## Problem to solve
Every line of the entries below that includes "section" belongs in the answer, copied as written.

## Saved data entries

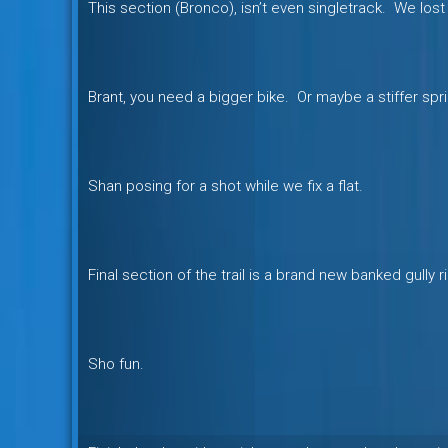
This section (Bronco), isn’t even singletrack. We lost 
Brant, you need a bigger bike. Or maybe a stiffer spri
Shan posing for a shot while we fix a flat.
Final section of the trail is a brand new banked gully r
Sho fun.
---
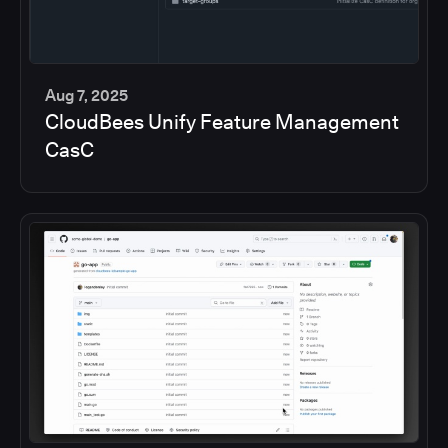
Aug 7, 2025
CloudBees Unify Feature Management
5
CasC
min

## Exercise result
This section (Bronco), isn’t even singletrack. We lost 
Final section of the trail is a brand new banked gully r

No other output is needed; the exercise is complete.